**Transcribed page contents**
╭──

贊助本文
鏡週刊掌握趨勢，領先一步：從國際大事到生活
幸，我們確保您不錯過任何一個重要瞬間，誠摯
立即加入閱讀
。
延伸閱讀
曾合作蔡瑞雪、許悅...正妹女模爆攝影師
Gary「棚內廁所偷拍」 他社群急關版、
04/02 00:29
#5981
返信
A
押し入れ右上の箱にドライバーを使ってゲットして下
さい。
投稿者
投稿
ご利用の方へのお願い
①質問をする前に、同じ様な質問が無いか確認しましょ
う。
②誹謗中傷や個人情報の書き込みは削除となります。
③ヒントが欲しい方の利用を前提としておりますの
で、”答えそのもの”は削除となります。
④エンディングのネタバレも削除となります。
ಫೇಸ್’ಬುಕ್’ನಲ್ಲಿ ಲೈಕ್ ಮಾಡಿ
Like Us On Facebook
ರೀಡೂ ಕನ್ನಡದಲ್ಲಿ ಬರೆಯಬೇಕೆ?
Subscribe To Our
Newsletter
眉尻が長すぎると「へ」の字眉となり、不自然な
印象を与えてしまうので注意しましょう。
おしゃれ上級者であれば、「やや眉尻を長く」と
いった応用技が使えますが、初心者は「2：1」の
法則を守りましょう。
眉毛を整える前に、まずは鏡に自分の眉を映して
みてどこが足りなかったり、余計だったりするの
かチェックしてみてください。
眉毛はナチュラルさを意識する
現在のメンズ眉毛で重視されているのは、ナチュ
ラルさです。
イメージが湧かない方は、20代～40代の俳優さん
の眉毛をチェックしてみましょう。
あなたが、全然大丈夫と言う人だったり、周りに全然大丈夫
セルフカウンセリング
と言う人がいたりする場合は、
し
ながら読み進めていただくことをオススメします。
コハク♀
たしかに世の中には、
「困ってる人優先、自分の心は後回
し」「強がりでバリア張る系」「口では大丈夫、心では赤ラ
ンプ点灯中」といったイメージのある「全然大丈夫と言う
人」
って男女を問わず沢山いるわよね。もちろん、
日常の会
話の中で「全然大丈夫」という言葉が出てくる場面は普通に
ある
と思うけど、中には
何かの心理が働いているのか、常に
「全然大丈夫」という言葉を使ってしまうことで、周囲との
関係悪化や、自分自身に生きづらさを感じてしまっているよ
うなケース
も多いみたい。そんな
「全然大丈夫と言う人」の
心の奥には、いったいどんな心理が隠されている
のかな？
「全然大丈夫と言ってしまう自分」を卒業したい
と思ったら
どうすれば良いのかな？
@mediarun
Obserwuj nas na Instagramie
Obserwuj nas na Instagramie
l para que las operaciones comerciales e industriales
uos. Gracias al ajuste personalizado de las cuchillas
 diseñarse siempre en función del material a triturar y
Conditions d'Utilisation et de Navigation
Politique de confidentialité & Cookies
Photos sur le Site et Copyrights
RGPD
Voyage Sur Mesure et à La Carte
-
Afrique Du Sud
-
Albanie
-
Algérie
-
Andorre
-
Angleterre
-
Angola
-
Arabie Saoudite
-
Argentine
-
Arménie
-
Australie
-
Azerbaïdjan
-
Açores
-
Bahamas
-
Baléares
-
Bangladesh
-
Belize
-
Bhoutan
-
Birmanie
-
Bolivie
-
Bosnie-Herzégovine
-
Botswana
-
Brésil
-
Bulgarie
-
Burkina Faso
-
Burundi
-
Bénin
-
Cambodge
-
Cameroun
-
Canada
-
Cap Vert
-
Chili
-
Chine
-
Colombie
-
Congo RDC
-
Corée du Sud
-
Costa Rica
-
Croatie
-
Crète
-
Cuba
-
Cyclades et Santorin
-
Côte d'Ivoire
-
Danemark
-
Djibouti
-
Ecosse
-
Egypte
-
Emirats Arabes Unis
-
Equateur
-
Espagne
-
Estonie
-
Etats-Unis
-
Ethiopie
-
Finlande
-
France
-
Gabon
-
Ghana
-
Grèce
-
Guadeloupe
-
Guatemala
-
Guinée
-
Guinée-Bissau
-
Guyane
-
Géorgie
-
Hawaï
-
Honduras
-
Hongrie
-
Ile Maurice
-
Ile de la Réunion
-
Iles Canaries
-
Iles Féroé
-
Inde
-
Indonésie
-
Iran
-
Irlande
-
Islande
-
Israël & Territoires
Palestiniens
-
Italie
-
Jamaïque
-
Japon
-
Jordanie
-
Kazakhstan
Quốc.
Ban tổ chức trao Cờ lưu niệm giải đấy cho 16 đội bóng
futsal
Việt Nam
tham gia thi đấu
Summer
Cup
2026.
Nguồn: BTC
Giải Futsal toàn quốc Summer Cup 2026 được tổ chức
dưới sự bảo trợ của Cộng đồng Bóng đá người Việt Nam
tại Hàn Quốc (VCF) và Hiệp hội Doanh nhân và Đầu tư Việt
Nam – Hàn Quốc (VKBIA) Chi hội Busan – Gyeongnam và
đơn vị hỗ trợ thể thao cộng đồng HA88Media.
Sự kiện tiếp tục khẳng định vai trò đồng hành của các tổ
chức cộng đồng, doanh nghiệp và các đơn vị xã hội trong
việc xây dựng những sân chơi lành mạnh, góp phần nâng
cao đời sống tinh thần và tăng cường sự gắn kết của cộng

╰──

**Aim of the task**
Each line above must be retyped exactly.

**Task result**
贊助本文
鏡週刊掌握趨勢，領先一步：從國際大事到生活
幸，我們確保您不錯過任何一個重要瞬間，誠摯
立即加入閱讀
。
延伸閱讀
曾合作蔡瑞雪、許悅...正妹女模爆攝影師
Gary「棚內廁所偷拍」 他社群急關版、
04/02 00:29
#5981
返信
A
押し入れ右上の箱にドライバーを使ってゲットして下
さい。
投稿者
投稿
ご利用の方へのお願い
①質問をする前に、同じ様な質問が無いか確認しましょ
う。
②誹謗中傷や個人情報の書き込みは削除となります。
③ヒントが欲しい方の利用を前提としておりますの
で、”答えそのもの”は削除となります。
④エンディングのネタバレも削除となります。
ಫೇಸ್’ಬುಕ್’ನಲ್ಲಿ ಲೈಕ್ ಮಾಡಿ
Like Us On Facebook
ರೀಡೂ ಕನ್ನಡದಲ್ಲಿ ಬರೆಯಬೇಕೆ?
Subscribe To Our
Newsletter
眉尻が長すぎると「へ」の字眉となり、不自然な
印象を与えてしまうので注意しましょう。
おしゃれ上級者であれば、「やや眉尻を長く」と
いった応用技が使えますが、初心者は「2：1」の
法則を守りましょう。
眉毛を整える前に、まずは鏡に自分の眉を映して
みてどこが足りなかったり、余計だったりするの
かチェックしてみてください。
眉毛はナチュラルさを意識する
現在のメンズ眉毛で重視されているのは、ナチュ
ラルさです。
イメージが湧かない方は、20代～40代の俳優さん
の眉毛をチェックしてみましょう。
あなたが、全然大丈夫と言う人だったり、周りに全然大丈夫
セルフカウンセリング
と言う人がいたりする場合は、
し
ながら読み進めていただくことをオススメします。
コハク♀
たしかに世の中には、
「困ってる人優先、自分の心は後回
し」「強がりでバリア張る系」「口では大丈夫、心では赤ラ
ンプ点灯中」といったイメージのある「全然大丈夫と言う
人」
って男女を問わず沢山いるわよね。もちろん、
日常の会
話の中で「全然大丈夫」という言葉が出てくる場面は普通に
ある
と思うけど、中には
何かの心理が働いているのか、常に
「全然大丈夫」という言葉を使ってしまうことで、周囲との
関係悪化や、自分自身に生きづらさを感じてしまっているよ
うなケース
も多いみたい。そんな
「全然大丈夫と言う人」の
心の奥には、いったいどんな心理が隠されている
のかな？
「全然大丈夫と言ってしまう自分」を卒業したい
と思ったら
どうすれば良いのかな？
@mediarun
Obserwuj nas na Instagramie
Obserwuj nas na Instagramie
l para que las operaciones comerciales e industriales
uos. Gracias al ajuste personalizado de las cuchillas
 diseñarse siempre en función del material a triturar y
Conditions d'Utilisation et de Navigation
Politique de confidentialité & Cookies
Photos sur le Site et Copyrights
RGPD
Voyage Sur Mesure et à La Carte
-
Afrique Du Sud
-
Albanie
-
Algérie
-
Andorre
-
Angleterre
-
Angola
-
Arabie Saoudite
-
Argentine
-
Arménie
-
Australie
-
Azerbaïdjan
-
Açores
-
Bahamas
-
Baléares
-
Bangladesh
-
Belize
-
Bhoutan
-
Birmanie
-
Bolivie
-
Bosnie-Herzégovine
-
Botswana
-
Brésil
-
Bulgarie
-
Burkina Faso
-
Burundi
-
Bénin
-
Cambodge
-
Cameroun
-
Canada
-
Cap Vert
-
Chili
-
Chine
-
Colombie
-
Congo RDC
-
Corée du Sud
-
Costa Rica
-
Croatie
-
Crète
-
Cuba
-
Cyclades et Santorin
-
Côte d'Ivoire
-
Danemark
-
Djibouti
-
Ecosse
-
Egypte
-
Emirats Arabes Unis
-
Equateur
-
Espagne
-
Estonie
-
Etats-Unis
-
Ethiopie
-
Finlande
-
France
-
Gabon
-
Ghana
-
Grèce
-
Guadeloupe
-
Guatemala
-
Guinée
-
Guinée-Bissau
-
Guyane
-
Géorgie
-
Hawaï
-
Honduras
-
Hongrie
-
Ile Maurice
-
Ile de la Réunion
-
Iles Canaries
-
Iles Féroé
-
Inde
-
Indonésie
-
Iran
-
Irlande
-
Islande
-
Israël & Territoires
Palestiniens
-
Italie
-
Jamaïque
-
Japon
-
Jordanie
-
Kazakhstan
Quốc.
Ban tổ chức trao Cờ lưu niệm giải đấy cho 16 đội bóng
futsal
Việt Nam
tham gia thi đấu
Summer
Cup
2026.
Nguồn: BTC
Giải Futsal toàn quốc Summer Cup 2026 được tổ chức
dưới sự bảo trợ của Cộng đồng Bóng đá người Việt Nam
tại Hàn Quốc (VCF) và Hiệp hội Doanh nhân và Đầu tư Việt
Nam – Hàn Quốc (VKBIA) Chi hội Busan – Gyeongnam và
đơn vị hỗ trợ thể thao cộng đồng HA88Media.
Sự kiện tiếp tục khẳng định vai trò đồng hành của các tổ
chức cộng đồng, doanh nghiệp và các đơn vị xã hội trong
việc xây dựng những sân chơi lành mạnh, góp phần nâng
cao đời sống tinh thần và tăng cường sự gắn kết của cộng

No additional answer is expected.